Мы ему объяснили. Он сказал:
— Рад с тобой познакомиться, Хэнк, и с тобой тоже, Билл. Добро пожаловать на борт, — потом он протянул руку и дотронулся до рукава моей скаутской формы, он опять вылезал наружу: — Сынок, у тебя белье высовывается.
Я покраснел и объяснил ему, как получилось, что я ношу форму под одеждой. Он засмеялся и сказал:
— Так значит, ты нас надул и заставил все-таки ее поднять в воздух? Вот здорово, да, Сэм? Выпьете чашечку кофе?

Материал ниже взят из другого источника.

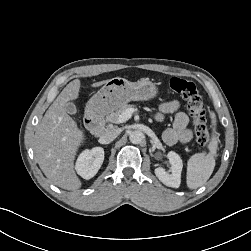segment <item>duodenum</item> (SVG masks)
I'll return each instance as SVG.
<instances>
[{"label": "duodenum", "instance_id": "obj_1", "mask_svg": "<svg viewBox=\"0 0 251 251\" xmlns=\"http://www.w3.org/2000/svg\"><path fill=\"white\" fill-rule=\"evenodd\" d=\"M86 125L95 136L102 135L105 129L103 115L98 111H91L86 118Z\"/></svg>", "mask_w": 251, "mask_h": 251}]
</instances>
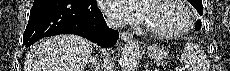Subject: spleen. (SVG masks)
Segmentation results:
<instances>
[{
	"label": "spleen",
	"mask_w": 230,
	"mask_h": 71,
	"mask_svg": "<svg viewBox=\"0 0 230 71\" xmlns=\"http://www.w3.org/2000/svg\"><path fill=\"white\" fill-rule=\"evenodd\" d=\"M188 71H208L209 66L206 57L200 47L192 42H187L184 51L179 58Z\"/></svg>",
	"instance_id": "1"
}]
</instances>
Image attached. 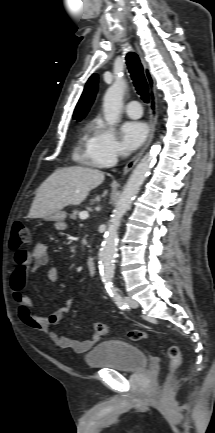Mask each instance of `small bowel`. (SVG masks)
Wrapping results in <instances>:
<instances>
[{"instance_id": "obj_1", "label": "small bowel", "mask_w": 215, "mask_h": 433, "mask_svg": "<svg viewBox=\"0 0 215 433\" xmlns=\"http://www.w3.org/2000/svg\"><path fill=\"white\" fill-rule=\"evenodd\" d=\"M15 268L10 278V290L18 308L20 320L28 327L47 333L51 341L62 349H71L76 353H85L100 339L93 333L88 339L80 341L70 335L50 330L59 326L64 314L73 306L74 298L69 297L65 303L55 309L49 316L42 317L35 313L33 306L24 293L28 275L49 262L47 246L43 242L34 245L31 251L17 250L14 254ZM48 281L55 282L59 278V269L55 266L47 270Z\"/></svg>"}]
</instances>
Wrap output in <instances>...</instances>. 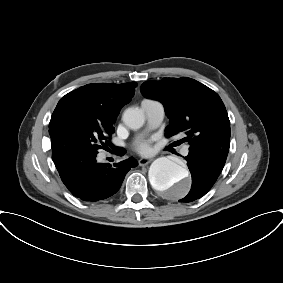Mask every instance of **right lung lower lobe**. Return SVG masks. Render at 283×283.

Они ели бутерброды и пили кофе — не из чашек, конечно, а из полиэтиленовых мешочков, вроде тех, которыми пользуются, когда кормят маленьких детей. На мешочках были даже надеты соски. Я сказал — нет, спасибо. Укол, который сделала мне мисс Эндрюс, помог мне, и я чувствовал себя бодрее, но не настолько хорошо. Хэнк Джонс тоже отказался от кофе.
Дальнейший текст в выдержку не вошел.